Incident at Bujumbura International Airport

The engine blast reactor of a Boeing 747 was hit at Bujumbura International Airport last Saturday, 20th December 2014. According to Albert Maniratunga, the airport’s Chief Executive Officer, agent incompetence was the major contributing factor.-By Diane Uwimana

The aircraft hit by the blast barrier ©Iwacu

The aircraft hit by the blast barrier ©Iwacu

“The cause of this incident was that the marshal agents misjudged the height of the aircraft”, reported Maniratunga. According to Maniratunga, the incident was caused by mis-estimation of the height of the motor reactor by the marshallers on the large plane. As a result, the plane was guided incorrectly, causing the collision. “The cowling was hit but the engine itself, and the turbine remained intact.” Albert Maniratunga stated that there were several factors leading to the incident.

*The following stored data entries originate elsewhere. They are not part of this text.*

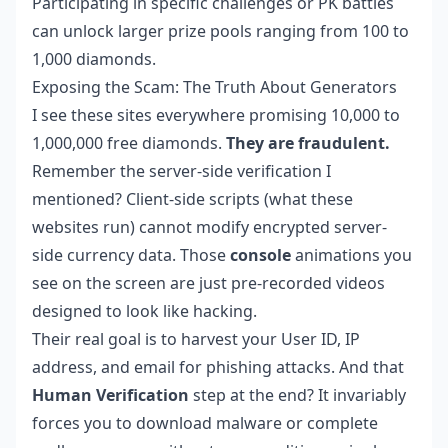
Participating in specific challenges or PK battles
can unlock larger prize pools ranging from 100 to
1,000 diamonds.
Exposing the Scam: The Truth About Generators
I see these sites everywhere promising 10,000 to
1,000,000 free diamonds.
They are fraudulent.
Remember the server-side verification I
mentioned? Client-side scripts (what these
websites run) cannot modify encrypted server-
side currency data. Those
console
animations you
see on the screen are just pre-recorded videos
designed to look like hacking.
Their real goal is to harvest your User ID, IP
address, and email for phishing attacks. And that
Human Verification
step at the end? It invariably
forces you to download malware or complete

Sobugea, the organization responsible for providing marshallers and for loading and offloading cargos have apparently recently been replaced at Bujumbura airport. The newly replaced marshallers were inexperienced and not familiar with this particular, very large aircraft.

“Our responsibility is to welcome and position all aircraft landing at our airport, under the Chicago convention”, states Maniratunga. The new agents had received a month worth of training, in which they practiced using a van in place of an aircraft or a plane.

Albert Maniratunga assured that ground staff at the airport will receive further training. He stated, “It is true that our agents must learn how to park plane and aircraft on the ground but step by step, they will learn.”
Maniratunga confirms that the civil aviation participates in a security audit every four years as ordered by the International Civil Aviation Organization to ensure safety standards are in place.
Sobugea have been responsible for providing marshals to Bujumbura International Airport since the airport was opened in 1952. Each staff is trained according to specific aircraft type and size, as the dimensions and resulting requirements differ considerably according to plane.
Maniratunga situates blame for the incident firstly to marshallers who should have correctly judged the size of the plane and provided indication as to how and where it should park. And secondly to the pilot who should have been able to estimate the size of his plane compared to the blast barrier.